Я выглянул из двери наружу и в темноте наступившей ночи увидел сближающийся с галеоном фрегат.

— Ну вот и славно, — пробормотал я.

— Как вы там, Вихо? — Крикнули с борта фрегата. — Мы увидели сигнал.

— Порядок, Ветер. Будь осторожен. Выставь по бортам наблюдателей и по тому борту тоже. С галеона ушло несколько шлюпок. Как бы не взяли на абордаж.

— Они драпанули по течению. В свете луны хорошо видно.

— Ну, так за этими смотрите внимательно. Тут ребята тёртые подобрались.

— Понял, Вихо. Исполним. Слышали, что сказал командир?! — Крикнул Ветер, исполняющий функции старшего офицера. — Квартирьерам охранения расставить команды по штатным местам! Зажечь осветительные фонари! Бегом! Бегом!

Фрегат осветился, как новогодняя ёлка. Он был ниже галеона по шкафуту на одну палубу, около двух метров, и орудия верхней палубы фрегата смотрели на орудийные порты средней палубы галеона. «Фэйс-ту-фэйс», как говориться.

— Высаживайте штурмовую группу, берите под контроль правый борт, чтобы не повылазили, и начинайте досмотр. По полному регламенту. Всех обнаруженных брать живыми, но не… Короче, стрелять в случае необходимости первыми.

— Вихо, держи штормтрап! — Крикнули сверху и слева от двери повисла, раскачиваясь, верёвочная лестница.

— Крутая бочка! — Восхищённо прошептал я, цепляясь за балясины и перебирая руками. Борта галеона сильно закруглялись во внутрь и ползти по штормтрапу было легко.

Ночь прошла беспокойно. Досмотром обнаружили младших офицеров в каютах шканцев и полуюта, но те повели себя мирно, заранее сложив оружие на входе в каюту.

Несколько раз за ночь на корабле слышалась перестрелка, но досмотровая группа работала умело и слаженно, не даром я посвятил осмотру судна так много времени: открыли дверь, один сунул факел, другой заглянул с низу и, если надо, выстрелил. И так каждую щелочку. Особенно межбортовые пространства, и нижние трюма, куда заползти могли лишь дети.
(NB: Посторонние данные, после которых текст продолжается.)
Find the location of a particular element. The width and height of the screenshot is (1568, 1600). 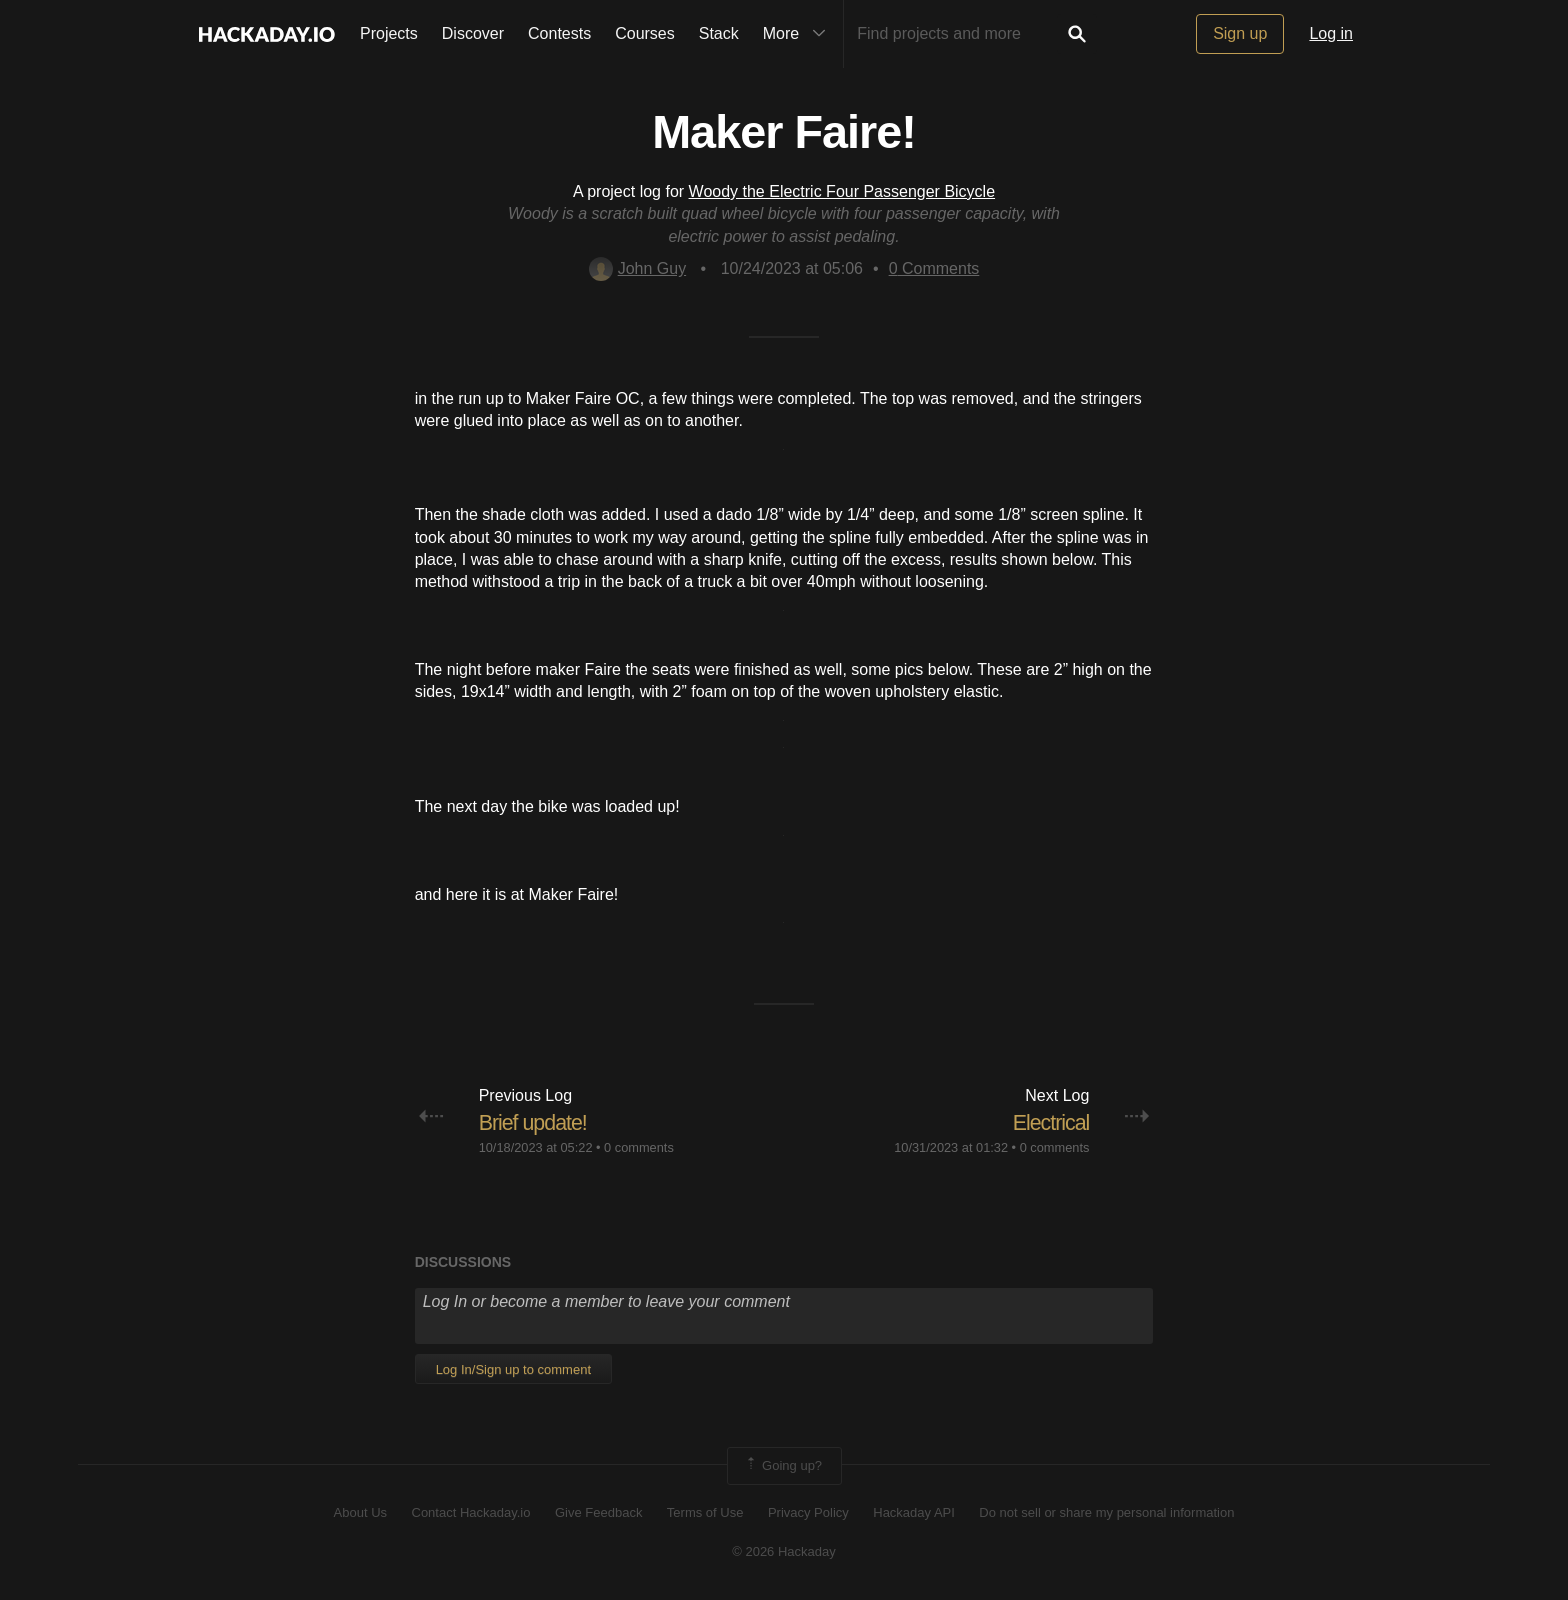 Discover is located at coordinates (473, 33).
Их из трюмов и вытащили пятерых, конечно же безоружных. Да и мало у кого было не то что огнестрельное, но и холодное оружие. Только перед боевым столкновением матросам выдавалось оружие.

А вот в трюме под шканцами, где хранилось оружие и некоторые запасы пороха собрались и закрылись изнутри капитан галеона и старшие офицеры с подручными.

На все наши предложения они отвечали бранью и я предложил их на время оставить в покое. Даже если они вздумают подорвать себя, то полностью разрушить корабль у них вряд ли получится.

Мы заколотили досками люки трюма и кормовых орудийных портов и отстали от лишенцев.

Я вызвал для беседы боцмана. Перед грозой парило и я расположился на палубе юта. Корабль стоял на якоре и слегка покачивался с борта на борт. Течение журчало обтекая борта. За кормой уходил кильватерный след светящегося планктона, словно корабль не стоял, а двигался хорошим ходом. Для парусника тишина на ходу, прерывающаяся лишь посвистыванием ветра в такелаже, была естественна. Вот и казалось.

— Река, сэр. В море тоже есть реки, — произнёс поднявшийся на палубу боцман.

Это был человек средних лет, гладко выбритый, со скуластым и крепким лицом. Длинные волосы, собранные в «хвост», были стянуты платком, как банданой. Одеждой он не отличался от остальных моряков. Отличался взглядом, прямым и пытливым.

Взгляды наши встретились и мы почти одновременно чуть прищурили левый глаз. Я-то понятно, привычка прицеливания. У него, наверное, тоже. Мои губы слегка дрогнули.

— Если бы я встретился с вами раньше, я ни за что не встал бы у вас на пути, сэр.

— Так это не вы встали у меня на пути, а я встал на вашем, — засмеялся я. — И что, сразу бы сдались?

Я ухмыльнулся, потом, увидев посуровевшее лицо, махнул рукой.

— Извините, кондуктор. Я не хотел вас оскорбить. Ночь тяжёлая. Вы уже поняли, что мы намерено захватили ваш корабль?

Боцман поднял взгляд от палубы и обернулся на наш фрегат.

— Вы французы? — Спросил он. — Я видел эту посудину год назад в Сент Огастин.

— Нет. И даже не испанцы. Мы американцы.

— Кто? — Не понял боцман.

— Индейцы сиу. С Большой Реки. Миссисипи.

— Да ну вас, сэр. Не надо разыгрывать меня. Вы испанцы. И похожи на испанцев. Или на гасконцев.

— Вас как зовут?

— Бугель. Э-э-э… То есть, Фил Коллинз, сэр.

— Я смотрю, Фил Коллинз, что с тобой можно поговорить и договориться. Мы точно коренные американцы с Миссисипи.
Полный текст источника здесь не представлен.